### TASK ITEM:
Return each line of the data below exactly, omitting any pictures.

### INFORMATION:
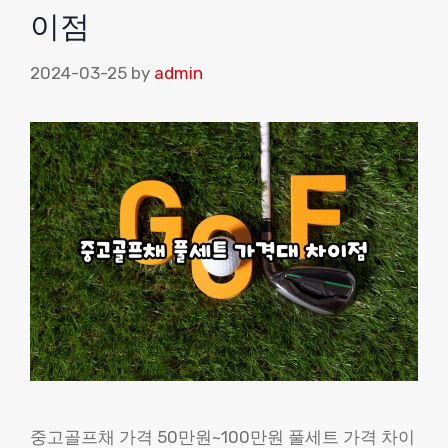
이점
2024-03-25
by
admin
중고골프채 가격 50만원~100만원 풀세트 가격 차이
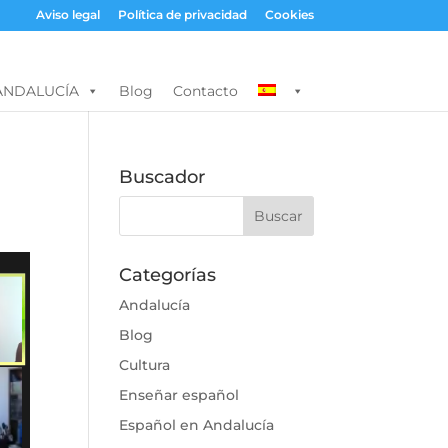
Aviso legal
Política de privacidad
Cookies
ANDALUCÍA
Blog
Contacto
Buscador
Categorías
Andalucía
Blog
Cultura
Enseñar español
Español en Andalucía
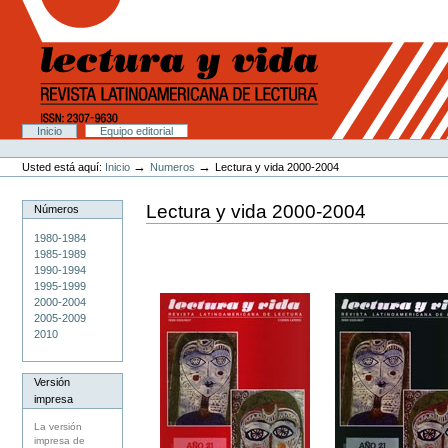
Cambiar
a
contenido.
|
Saltar
a
navegación
Secciones
Inicio
Equipo editorial
Herramientas
Personales
→
→
Usted está aquí:
Inicio
Numeros
Lectura y vida 2000-2004
Lectura y vida 2000-2004
Números
1980-1984
1985-1989
1990-1994
1995-1999
2000-2004
2005-2009
2010
Versión
impresa
La versión
impresa de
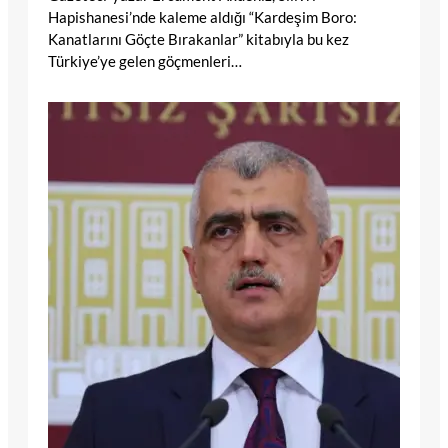
Hapishanesi’nde kaleme aldığı “Kardeşim Boro:
Kanatlarını Göçte Bırakanlar” kitabıyla bu kez
Türkiye’ye gelen göçmenleri…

### COMPLETED TASK:
이점
2024-03-25
by
admin
중고골프채 가격 50만원~100만원 풀세트 가격 차이
Aviso legal
Política de privacidad
Cookies
ANDALUCÍA
Blog
Contacto
Buscador
Categorías
Andalucía
Blog
Cultura
Enseñar español
Español en Andalucía
Cambiar
a
contenido.
|
Saltar
a
navegación
Secciones
Inicio
Equipo editorial
Herramientas
Personales
→
→
Usted está aquí:
Inicio
Numeros
Lectura y vida 2000-2004
Lectura y vida 2000-2004
Números
1980-1984
1985-1989
1990-1994
1995-1999
2000-2004
2005-2009
2010
Versión
impresa
La versión
impresa de
Hapishanesi’nde kaleme aldığı “Kardeşim Boro:
Kanatlarını Göçte Bırakanlar” kitabıyla bu kez
Türkiye’ye gelen göçmenleri…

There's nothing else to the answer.